+++ Records supplied

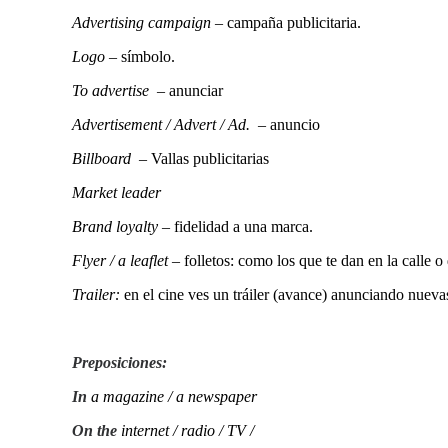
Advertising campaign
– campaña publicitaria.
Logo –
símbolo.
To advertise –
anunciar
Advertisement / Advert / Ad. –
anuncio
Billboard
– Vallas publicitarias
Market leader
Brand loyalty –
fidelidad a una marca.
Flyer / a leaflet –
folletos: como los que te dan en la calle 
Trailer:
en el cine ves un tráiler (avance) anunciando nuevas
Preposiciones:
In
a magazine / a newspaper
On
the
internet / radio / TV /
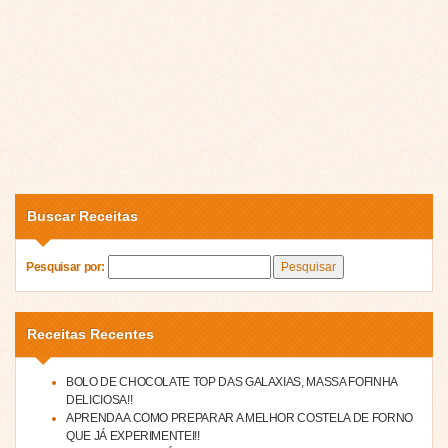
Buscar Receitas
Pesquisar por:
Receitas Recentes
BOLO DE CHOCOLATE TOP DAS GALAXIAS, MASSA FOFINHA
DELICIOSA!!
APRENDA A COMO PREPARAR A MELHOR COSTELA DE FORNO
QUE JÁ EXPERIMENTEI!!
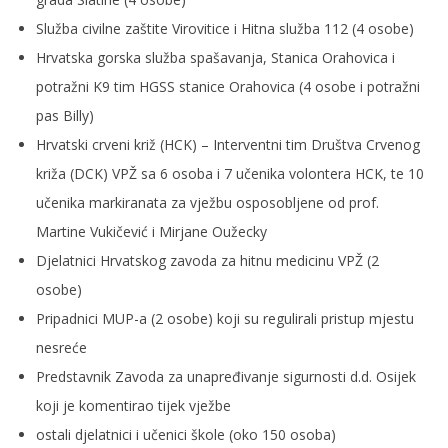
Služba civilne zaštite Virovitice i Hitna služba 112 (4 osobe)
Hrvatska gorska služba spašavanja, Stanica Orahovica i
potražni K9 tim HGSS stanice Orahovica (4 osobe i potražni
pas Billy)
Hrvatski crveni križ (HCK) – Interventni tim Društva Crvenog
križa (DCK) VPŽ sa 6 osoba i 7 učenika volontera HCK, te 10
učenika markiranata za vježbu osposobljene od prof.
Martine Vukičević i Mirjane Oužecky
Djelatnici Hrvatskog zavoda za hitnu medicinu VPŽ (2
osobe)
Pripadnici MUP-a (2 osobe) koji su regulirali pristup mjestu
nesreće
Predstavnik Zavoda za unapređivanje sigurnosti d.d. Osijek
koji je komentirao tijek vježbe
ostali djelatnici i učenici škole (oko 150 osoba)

++++++
+++ Records supplied

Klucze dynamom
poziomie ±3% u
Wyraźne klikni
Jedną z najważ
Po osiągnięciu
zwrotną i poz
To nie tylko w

++++++

Required work
Please count the lines that hold "Orahovica" in this data and report the total alone.

Problem solution
2